At WWDC 2023, Apple confirmed that the visionOS SDK (software developer kit) would be available for developers later in June, letting developers get to grips with making apps for the newly-announced Vision Pro ‘Spatial Computing’ headset.
And since it arrived on June 21, we’ve begun to see the early fruits of developers’ labor, with sneak peeks at apps potentially coming to Vision Pro in the future.
If you have a developer account, you can try visionOS for yourself via the SDK - albeit a small 2D software interpretation of using it. But it gives you a good idea already as to how you could use Apple Vision Pro, once it arrives in 2024.
However, using third-party apps isn’t a straightforward affair. You’ll need to download the test app’s source code and compile it for starters. If you just want a quick look at what’s in the works though, read on — I’ve been looking at what developers have been doing with the SDK so far, and it gives a fascinating glimpse into the possibilities offered by the platform.
This would be a straightforward port as you can already use this on an iPad and iPhone to view your photos taken with McCarthy’s Obscura app, but as far as productivity goes, it could be ideal for viewing your images in a spatial environment.

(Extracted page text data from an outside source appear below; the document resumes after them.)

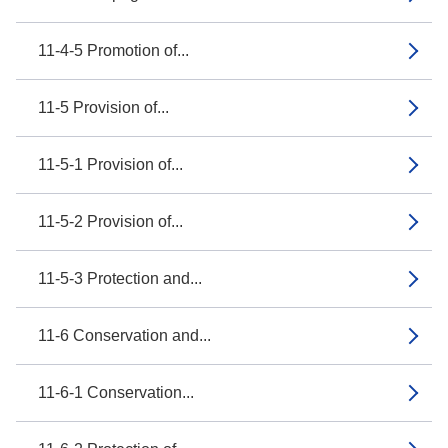
11-4-5 Promotion of...
11-5 Provision of...
11-5-1 Provision of...
11-5-2 Provision of...
11-5-3 Protection and...
11-6 Conservation and...
11-6-1 Conservation...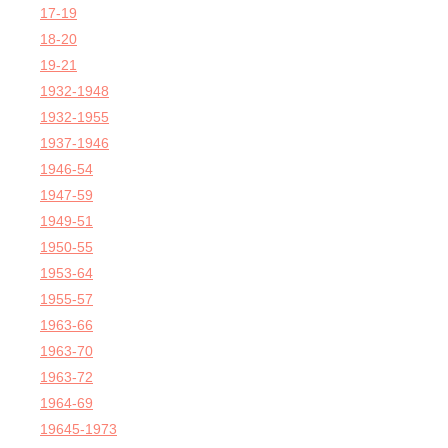
17-19
18-20
19-21
1932-1948
1932-1955
1937-1946
1946-54
1947-59
1949-51
1950-55
1953-64
1955-57
1963-66
1963-70
1963-72
1964-69
19645-1973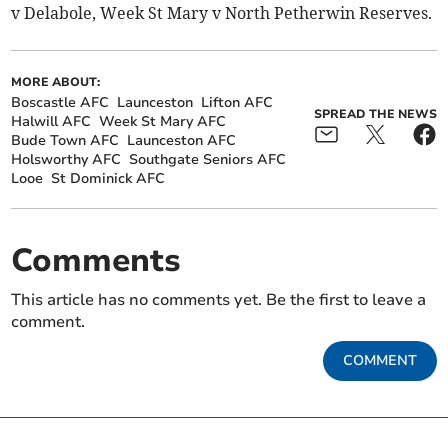
v Delabole, Week St Mary v North Petherwin Reserves.
MORE ABOUT:
Boscastle AFC
Launceston
Lifton AFC
SPREAD THE NEWS
Halwill AFC
Week St Mary AFC
Bude Town AFC
Launceston AFC
Holsworthy AFC
Southgate Seniors AFC
Looe
St Dominick AFC
Comments
This article has no comments yet. Be the first to leave a
comment.
COMMENT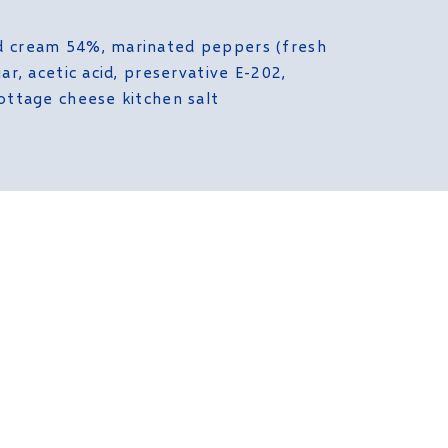
d cream 54%, marinated peppers (fresh
ar, acetic acid, preservative E-202,
ottage cheese kitchen salt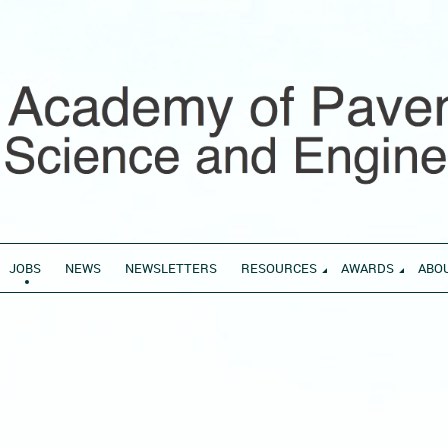
JOBS
NEWS
NEWSLETTERS
RESOURCES
AWARDS
ABO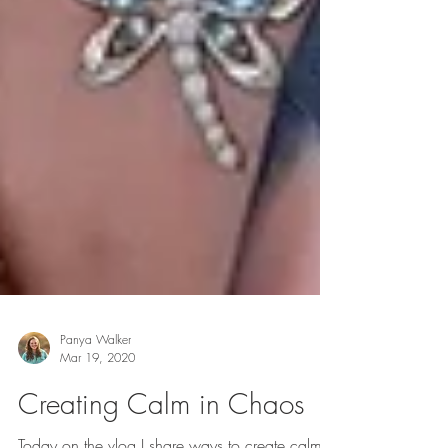
Panya Walker
Mar 19, 2020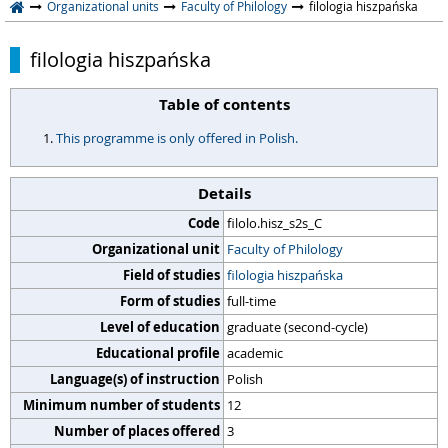
Organizational units
Faculty of Philology
filologia hiszpańska
filologia hiszpańska
Table of contents
This programme is only offered in Polish.
Details
Code
filolo.hisz_s2s_C
Organizational unit
Faculty of Philology
Field of studies
filologia hiszpańska
Form of studies
full-time
Level of education
graduate (second-cycle)
Educational profile
academic
Language(s) of instruction
Polish
Minimum number of students
12
Number of places offered
3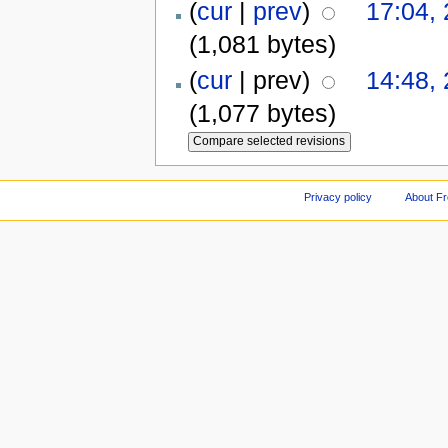
(
cur
|
prev
)
17:04,
(1,081 bytes)
(
cur
| prev)
14:48,
(1,077 bytes)
Privacy policy
About F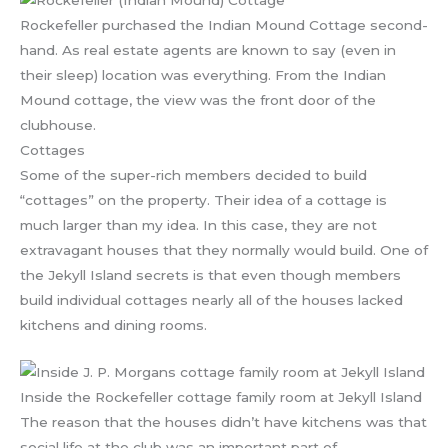
Rockefeller purchased the Indian Mound Cottage second-
hand. As real estate agents are known to say (even in
their sleep) location was everything. From the Indian
Mound cottage, the view was the front door of the
clubhouse.
Cottages
Some of the super-rich members decided to build
“cottages” on the property. Their idea of a cottage is
much larger than my idea. In this case, they are not
extravagant houses that they normally would build. One of
the Jekyll Island secrets is that even though members
build individual cottages nearly all of the houses lacked
kitchens and dining rooms.
Inside the Rockefeller cottage family room at Jekyll Island
The reason that the houses didn’t have kitchens was that
social life at the club was an important part of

Of course, it’s early days as this post shows, and McCarthy has explained to us in the past how visionOS could benefit their apps in the future, but being able to see these images not long after you’ve taken them, could be an alluring prospect to many.
Every system needs a calculator app - and James Thomson’s take solves this problem for iPad and Apple Watch users. But seeing one on visionOS makes more sense than you'd think.
Seeing PCalc in one of Apple’s premade environments just works. Mainly because, you’ll be using one for educational purposes, business purposes when on a FaceTime call, or even doing your personal finances while watching a movie in the background.
Especially when you factor in its hidden game where you can fire bananas, coins, and even the ability to control a car, it feels perfect for VR. But it leaves me wondering, why isn’t Apple bringing a calculator app to Vision Pro?
When I saw the above image on Mastodon, I had an exciting thought of walking through Apple’s pre-generated Museum environment, looking at a bunch of retro games that I could play with my hands.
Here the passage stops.